Reputation: 179
I'm trying to scrap a number of visitors to my local climbing centre.
import requests
from bs4 import BeautifulSoup
page = requests.get("https://portal.rockgympro.com/portal/public/c3b9019203e4bc4404983507dbdf2359/occupancy?&iframeid=occupancyCounter&fId=1644")
soup = BeautifulSoup(page.content, 'html.parser')
results = soup.find('span', id="count")
print(results)
It's printing this:
<span id="count" style="display:inline"></span>
That's nice, but the number 19 is missing... What am I doing wrong?
Upvotes: 0
Views: 820
Reputation: 28595
It's there in json format in the tag of the html. Just need to pull it out.
import requests
import json
from bs4 import BeautifulSoup
url = 'https://portal.rockgympro.com/portal/public/c3b9019203e4bc4404983507dbdf2359/occupancy?&iframeid=occupancyCounter&fId=1644'
response = requests.get(url)
soup = BeautifulSoup(response.text, 'html.parser')

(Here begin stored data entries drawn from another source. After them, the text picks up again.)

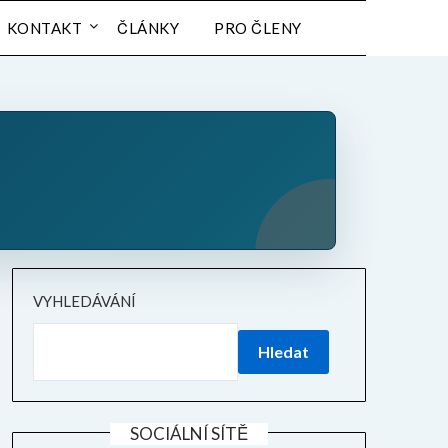
KONTAKT
ČLÁNKY
PRO ČLENY
VYHLEDÁVÁNÍ
Hledat
SOCIÁLNÍ SÍTĚ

scriptStr = str(soup.find_all('script')[2]).split('var data = ')[-1].split(';')[0].replace("'",'"')
last_char_index = scriptStr.rfind(",")
scriptStr = scriptStr[:last_char_index] + '}'
scriptStr = scriptStr.replace(' ', ' ')
jsonData = json.loads(scriptStr)
count = jsonData['REA']['count']
capacity = jsonData['REA']['capacity']
lastUpdate = jsonData['REA']['lastUpdate']

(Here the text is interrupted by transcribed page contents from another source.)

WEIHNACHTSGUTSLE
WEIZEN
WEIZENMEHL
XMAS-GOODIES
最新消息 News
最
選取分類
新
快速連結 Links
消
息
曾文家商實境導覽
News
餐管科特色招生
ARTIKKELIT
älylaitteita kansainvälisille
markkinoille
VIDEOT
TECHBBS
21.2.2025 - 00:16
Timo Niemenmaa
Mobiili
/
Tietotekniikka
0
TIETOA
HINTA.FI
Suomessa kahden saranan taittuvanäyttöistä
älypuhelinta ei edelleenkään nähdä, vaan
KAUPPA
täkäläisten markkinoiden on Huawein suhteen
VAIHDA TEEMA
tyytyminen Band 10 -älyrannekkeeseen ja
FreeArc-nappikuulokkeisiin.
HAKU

print(f'{count} of {capacity} Climbers\n{lastUpdate}')
Output:
58 of 220 Climbers
Last updated: now (5:20 PM)
Upvotes: 3
Reputation: 11
You can try requests_html module to get dynamic values which are calculated by javascript. I tried with below logic it worked for me on your site.
from bs4 import BeautifulSoup
import time
from requests_html import HTMLSession
url="Your Site Link"
# create an HTML Session object
session = HTMLSession()
# Use the object above to connect to needed webpage
resp = session.get(url)
# Run JavaScript code on webpage
resp.html.render(sleep=10)
soup = BeautifulSoup(resp.html.html, 'lxml')
results = soup.find('span', id="count")
print(results)
Upvotes: 1
Reputation: 565
In the dev tools under one of the tags, you can see that many of those figures are generated after the page load by the JavaScript function showGym()
. In order to allow those figures to generate you could use a browser driver tool like webbot or Selenium which can wait on pages long enough for the javascript to execute populate those fields. It might be possible to have requests do that, but I don't know as I've only used webbot when reaching problems like these as it's very easy to use.
Upvotes: 0
Reputation: 1770
You're not doing anything wrong, the issue is that the website is populating the <span>
element using JavaScript, which runs after your request is made.
Unfortunately, the requests
library cannot run JavaScript since it is a pure HTTP tool. I would recommend checking out something like Selenium which is more robust and can wait for the JavaScript to load before scraping the HTML.
Upvotes: 1